--- START ---
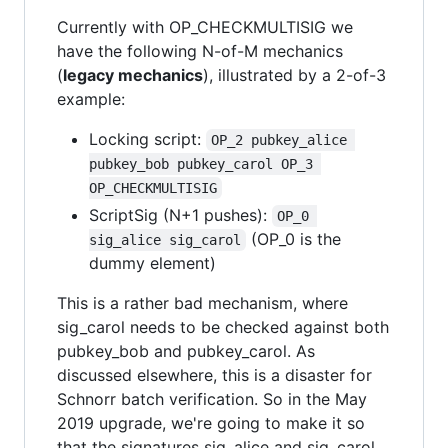
Currently with OP_CHECKMULTISIG we
have the following N-of-M mechanics
(
legacy mechanics
), illustrated by a 2-of-3
example:
Locking script:
OP_2 pubkey_alice 
pubkey_bob pubkey_carol OP_3 
OP_CHECKMULTISIG
ScriptSig (N+1 pushes):
OP_0 
(OP_0 is the
sig_alice sig_carol
dummy element)
This is a rather bad mechanism, where
sig_carol needs to be checked against both
pubkey_bob and pubkey_carol. As
discussed elsewhere, this is a disaster for
Schnorr batch verification. So in the May
2019 upgrade, we're going to make it so
that the signatures sig_alice and sig_carol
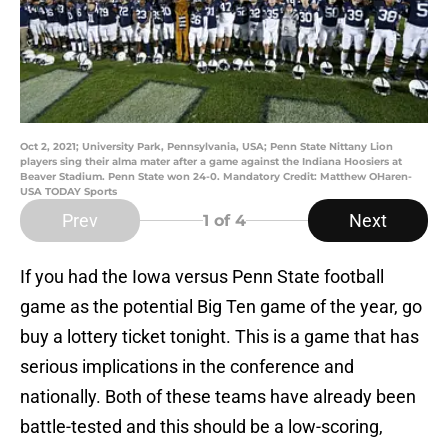
Oct 2, 2021; University Park, Pennsylvania, USA; Penn State Nittany Lion
players sing their alma mater after a game against the Indiana Hoosiers at
Beaver Stadium. Penn State won 24-0. Mandatory Credit: Matthew OHaren-
USA TODAY Sports
Prev
Next
1
of 4
If you had the Iowa versus Penn State football
game as the potential Big Ten game of the year, go
buy a lottery ticket tonight. This is a game that has
serious implications in the conference and
nationally. Both of these teams have already been
battle-tested and this should be a low-scoring,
--- END ---
▸ **Exercise**
Using the data above, set down each line from the line with "Schnorr batch verification. So in the May" to the line with "USA TODAY Sports" exactly, both ends included, and leave the pictures behind. Nothing else belongs.

▸ **Your solution**
Schnorr batch verification. So in the May
2019 upgrade, we're going to make it so
that the signatures sig_alice and sig_carol
Oct 2, 2021; University Park, Pennsylvania, USA; Penn State Nittany Lion
players sing their alma mater after a game against the Indiana Hoosiers at
Beaver Stadium. Penn State won 24-0. Mandatory Credit: Matthew OHaren-
USA TODAY Sports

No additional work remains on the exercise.